Each time the loop runs, the amount of “Extra” data added is twice the amount of the previous pass through the loop. They are almost all exactly powers of two. This extra chunk of data doubling each Append call causes the size of the stream to explode out of control very quickly. For example after 25 attachment calls, there is an extra 256MB of data getting shoved around that as far as we can tell is useless and simply shouldn’t be there. This also takes a silly amount of time to process up in those numbers of attachments. This behavior doesn’t seem to change even when saving the output each loop iteration to an actual pdf file and reloading through Document() either.

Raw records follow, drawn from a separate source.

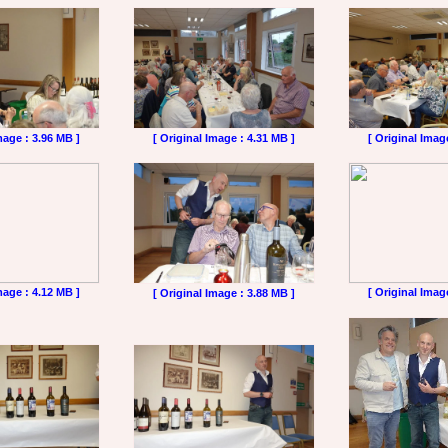
mage : 3.96 MB ]
[ Original Image : 4.31 MB ]
[ Original Imag
mage : 4.12 MB ]
[ Original Imag
[ Original Image : 3.88 MB ]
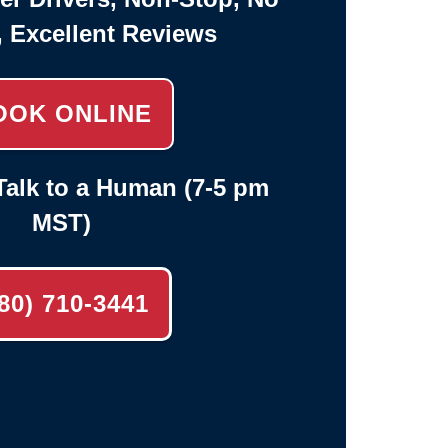
, Excellent Reviews
OOK ONLINE
alk to a Human (7-5 pm
MST)
80) 710-3441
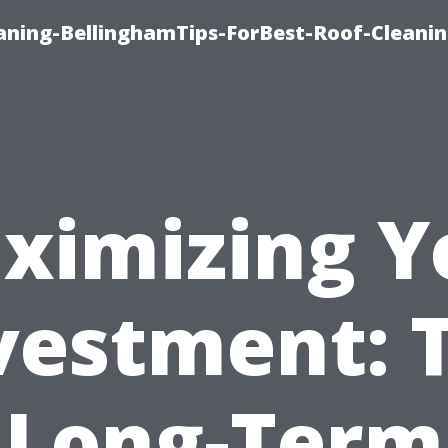
aning-BellinghamTips-ForBest-Roof-Cleani
ximizing Y
vestment: 
Long-Term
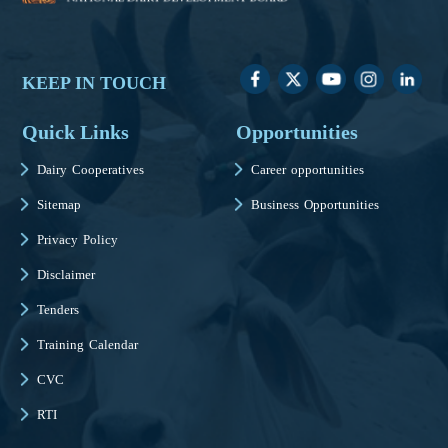
KEEP IN TOUCH
Quick Links
Opportunities
Dairy Cooperatives
Career opportunities
Sitemap
Business Opportunities
Privacy Policy
Disclaimer
Tenders
Training Calendar
CVC
RTI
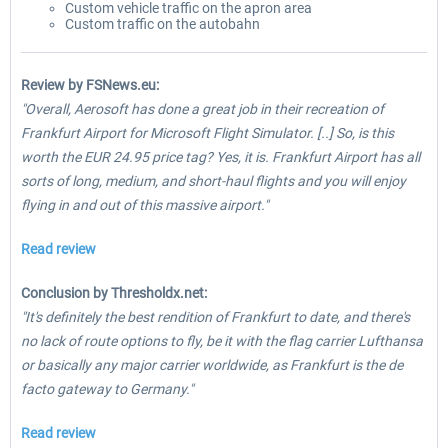
Custom vehicle traffic on the apron area
Custom traffic on the autobahn
Review by FSNews.eu:
"Overall, Aerosoft has done a great job in their recreation of
Frankfurt Airport for Microsoft Flight Simulator. [..] So, is this
worth the EUR 24.95 price tag? Yes, it is. Frankfurt Airport has all
sorts of long, medium, and short-haul flights and you will enjoy
flying in and out of this massive airport."
Read review
Conclusion by Thresholdx.net:
"It's definitely the best rendition of Frankfurt to date, and there's
no lack of route options to fly, be it with the flag carrier Lufthansa
or basically any major carrier worldwide, as Frankfurt is the de
facto gateway to Germany."
Read review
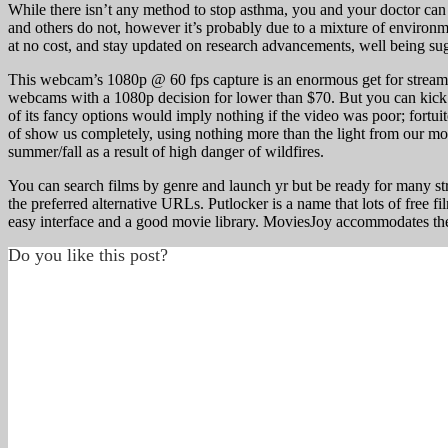
While there isn’t any method to stop asthma, you and your doctor can 
and others do not, however it’s probably due to a mixture of environm
at no cost, and stay updated on research advancements, well being su
This webcam’s 1080p @ 60 fps capture is an enormous get for streame
webcams with a 1080p decision for lower than $70. But you can kick 
of its fancy options would imply nothing if the video was poor; fortui
of show us completely, using nothing more than the light from our mon
summer/fall as a result of high danger of wildfires.
You can search films by genre and launch yr but be ready for many s
the preferred alternative URLs. Putlocker is a name that lots of free f
easy interface and a good movie library. MoviesJoy accommodates the 
Do you like this post?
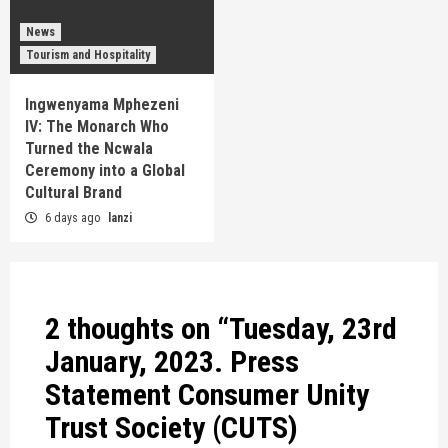
News
Tourism and Hospitality
Ingwenyama Mphezeni
IV: The Monarch Who
Turned the Ncwala
Ceremony into a Global
Cultural Brand
6 days ago
lanzi
2 thoughts on “
Tuesday, 23rd
January, 2023. Press
Statement Consumer Unity
Trust Society (CUTS)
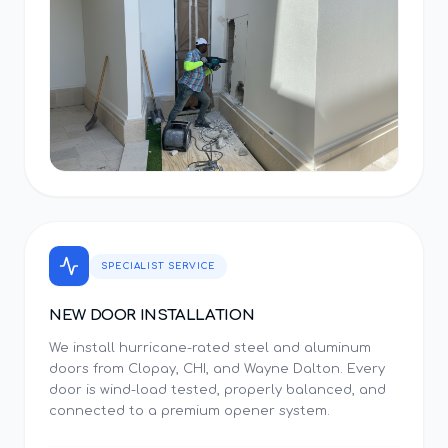
SPECIALIST SERVICE
NEW DOOR INSTALLATION
We install hurricane-rated steel and aluminum
doors from Clopay, CHI, and Wayne Dalton. Every
door is wind-load tested, properly balanced, and
connected to a premium opener system.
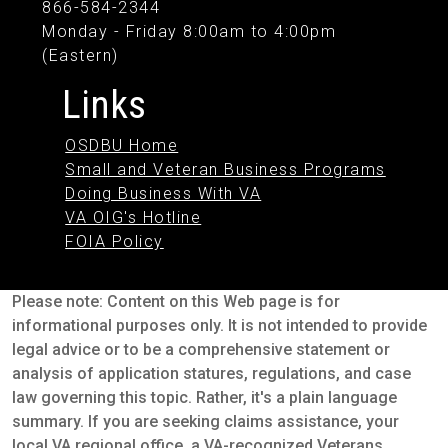
866-584-2344
Monday - Friday 8:00am to 4:00pm
(Eastern)
Links
OSDBU Home
Small and Veteran Business Programs
Doing Business With VA
VA OIG's Hotline
FOIA Policy
Please note: Content on this Web page is for
informational purposes only. It is not intended to provide
legal advice or to be a comprehensive statement or
analysis of application statures, regulations, and case
law governing this topic. Rather, it's a plain language
summary. If you are seeking claims assistance, your
local VA regional office, a VA-recognized Veterans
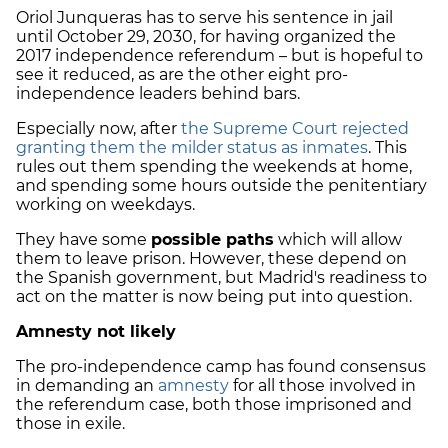
Oriol Junqueras has to serve his sentence in jail
until October 29, 2030, for having organized the
2017 independence referendum – but is hopeful to
see it reduced, as are
the other eight pro-
independence leaders behind bars.
Especially now, after
the Supreme Court rejected
granting them the milder status as inmates
. This
rules out them spending the weekends at home,
and spending some hours outside the penitentiary
working on weekdays.
They have some
possible paths
which will allow
them to leave prison. However, these depend on
the Spanish government, but Madrid's readiness to
act on the matter is now being put into question.
Amnesty not likely
The pro-independence camp has found consensus
in demanding an
amnesty
for all those involved in
the referendum case, both those imprisoned and
those in exile.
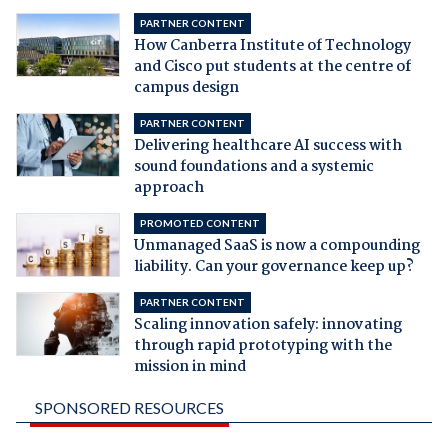
PARTNER CONTENT
How Canberra Institute of Technology
and Cisco put students at the centre of
campus design
PARTNER CONTENT
Delivering healthcare AI success with
sound foundations and a systemic
approach
PROMOTED CONTENT
Unmanaged SaaS is now a compounding
liability. Can your governance keep up?
PARTNER CONTENT
Scaling innovation safely: innovating
through rapid prototyping with the
mission in mind
SPONSORED RESOURCES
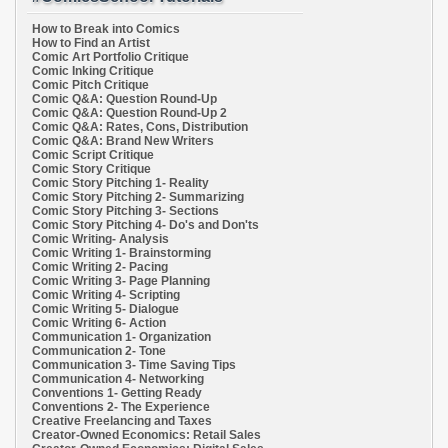
How to Break into Comics
How to Find an Artist
Comic Art Portfolio Critique
Comic Inking Critique
Comic Pitch Critique
Comic Q&A: Question Round-Up
Comic Q&A: Question Round-Up 2
Comic Q&A: Rates, Cons, Distribution
Comic Q&A: Brand New Writers
Comic Script Critique
Comic Story Critique
Comic Story Pitching 1- Reality
Comic Story Pitching 2- Summarizing
Comic Story Pitching 3- Sections
Comic Story Pitching 4- Do's and Don'ts
Comic Writing- Analysis
Comic Writing 1- Brainstorming
Comic Writing 2- Pacing
Comic Writing 3- Page Planning
Comic Writing 4- Scripting
Comic Writing 5- Dialogue
Comic Writing 6- Action
Communication 1- Organization
Communication 2- Tone
Communication 3- Time Saving Tips
Communication 4- Networking
Conventions 1- Getting Ready
Conventions 2- The Experience
Creative Freelancing and Taxes
Creator-Owned Economics: Retail Sales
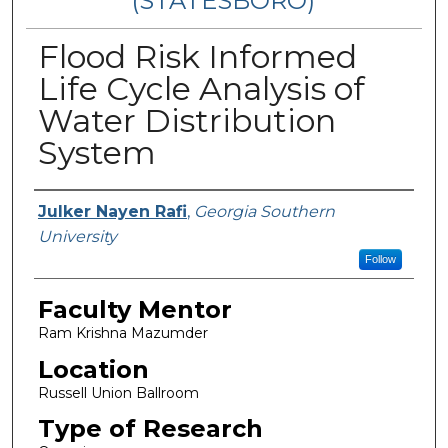
(STATESBORO)
Flood Risk Informed
Life Cycle Analysis of
Water Distribution
System
Presenter Information
Julker Nayen Rafi
,
Georgia Southern
University
Follow
Faculty Mentor
Ram Krishna Mazumder
Location
Russell Union Ballroom
Type of Research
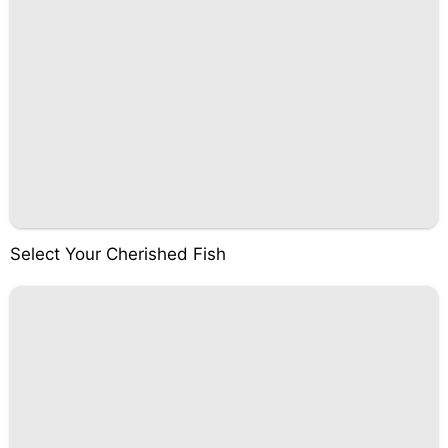
Select Your Cherished Fish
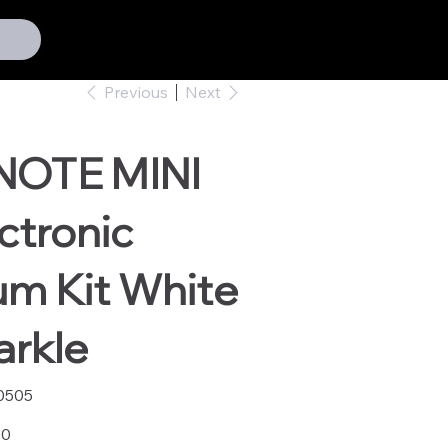
Previous
Next
NOTE MINI
ctronic
um Kit White
arkle
0505
05
00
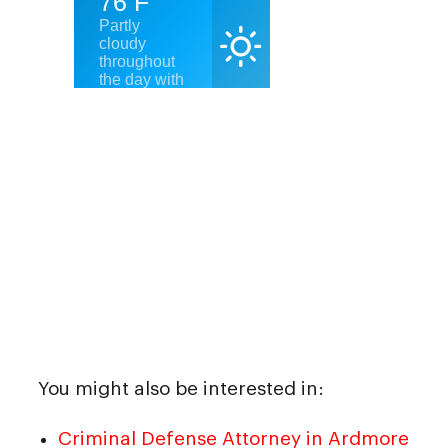
You might also be interested in:
Criminal Defense Attorney in Ardmore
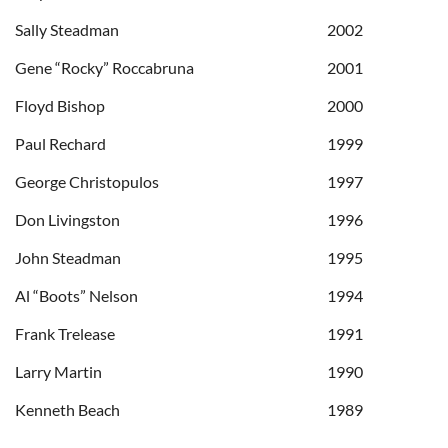
Sally Steadman
2002
Gene “Rocky” Roccabruna
2001
Floyd Bishop
2000
Paul Rechard
1999
George Christopulos
1997
Don Livingston
1996
John Steadman
1995
Al “Boots” Nelson
1994
Frank Trelease
1991
Larry Martin
1990
Kenneth Beach
1989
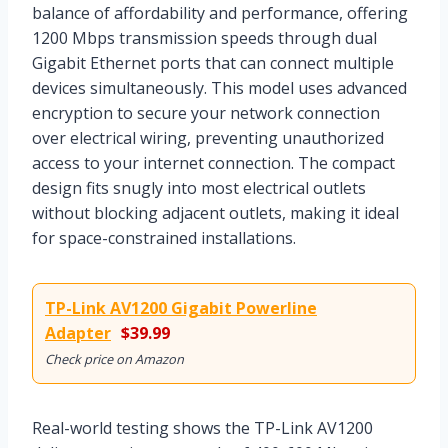
balance of affordability and performance, offering
1200 Mbps transmission speeds through dual
Gigabit Ethernet ports that can connect multiple
devices simultaneously. This model uses advanced
encryption to secure your network connection
over electrical wiring, preventing unauthorized
access to your internet connection. The compact
design fits snugly into most electrical outlets
without blocking adjacent outlets, making it ideal
for space-constrained installations.
TP-Link AV1200 Gigabit Powerline
Adapter
$39.99
Check price on Amazon
Real-world testing shows the TP-Link AV1200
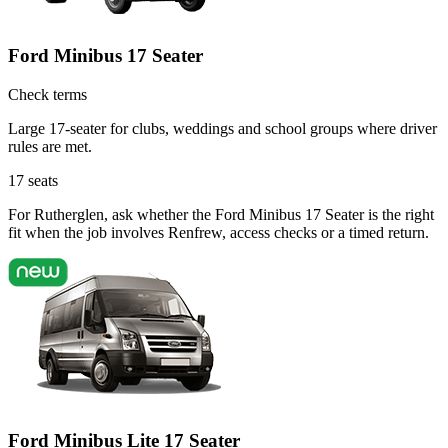
Ford Minibus 17 Seater
Check terms
Large 17-seater for clubs, weddings and school groups where driver
rules are met.
17
seats
For Rutherglen, ask whether the Ford Minibus 17 Seater is the right
fit when the job involves Renfrew, access checks or a timed return.
Ford Minibus Lite 17 Seater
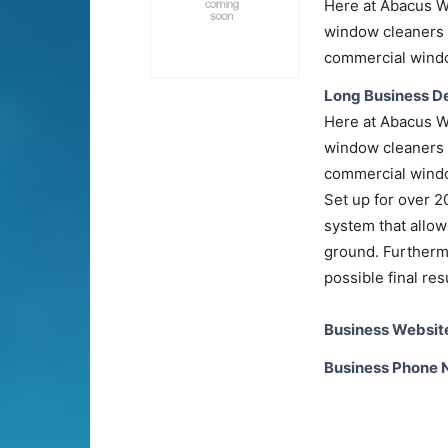
Here at Abacus W
window cleaners 
commercial windo
Long Business De
Here at Abacus W
window cleaners 
commercial windo
Set up for over 
system that allow
ground. Furthermo
possible final res
Business Websit
Business Phone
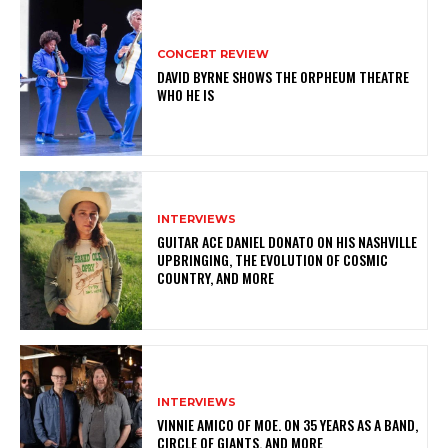
CONCERT REVIEW
DAVID BYRNE SHOWS THE ORPHEUM THEATRE
WHO HE IS
INTERVIEWS
GUITAR ACE DANIEL DONATO ON HIS NASHVILLE
UPBRINGING, THE EVOLUTION OF COSMIC
COUNTRY, AND MORE
INTERVIEWS
VINNIE AMICO OF MOE. ON 35 YEARS AS A BAND,
CIRCLE OF GIANTS, AND MORE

Where is this data coming from and how can I get rid of it?

Solved:


This behavior no longer occurs in Aspose.PDF 7.0.0.0

Hi Michael,


Thanks for contacting support and sorry for the delayed response.

I am glad to hear that your problem seems to be resolved with later version. However I would still recommend you to please try using the latest release of Aspose.Pdf for .NET 8.1.0 and till this release, we have made quite some improvements in terms of memory utilization and processing optimization. In case you still encounter the similar issue or you have any further query, please feel free to contact.